With grilling season upon us, I thought we would all enjoy a little review of a basic marinade recipe. Use the ratio below for an endless variety of marinades.

Adapted from My Recipes

General rule of thumb: 1/2 cup marinade per pound of meat

Marinade ration: 3 parts oil (1/2 cup), 1 part acid (3 tablespoons),

Oil: the foundation of the marinade! You want you marinade to be 3 parts oil to 1 part acid. So if you use 1/2 cup oil, then you want 3 Tablespoons acid. Options include: canola, olive, avocado, peanut, toasted sesame

Acid: consider citrus juice and/or vinegars. Don’t forget that 3 parts oil to 1 part acid ration! And don’t use too much acid or you

Sugar: use what you have! Cane, brown, coconut, honey, maple syrup, agave syrup, they all work great. Start with 2 Tablespoons of sugar per 1/2 cup oil.

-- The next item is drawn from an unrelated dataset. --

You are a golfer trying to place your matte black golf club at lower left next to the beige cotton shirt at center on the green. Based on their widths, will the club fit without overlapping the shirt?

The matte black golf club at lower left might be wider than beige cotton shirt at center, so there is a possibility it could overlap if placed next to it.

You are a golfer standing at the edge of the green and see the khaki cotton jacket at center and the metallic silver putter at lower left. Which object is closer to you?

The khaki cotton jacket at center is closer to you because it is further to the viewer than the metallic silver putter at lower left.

Salt: use a salty liquid or fine sea salt instead of anything coarse! The salt and sugar are what penetrates the meat so the smaller the granule, or if you are working with liquid, the more likely the salt will stay suspended in the marinade and get into your meat (instead of falling to the bottom of the bowl). Try soy sauce, Worcestershire sauce, fish sauce, or fine sea salt. Taste your marinade before adding the meat and add more if you need. If it is a salty marinade, then you’ll want to finish with less salt after your meat is cooked.

Aromatics and dried spices: this is where you get to make it your own! Check out what you have in your kitchen/pantry and go from there: fresh herbs, citrus zest, fresh garlic/onion/ginger, lemongrass, dried pantry spices, … this list goes on. Don’t forget to taste before you add your meat.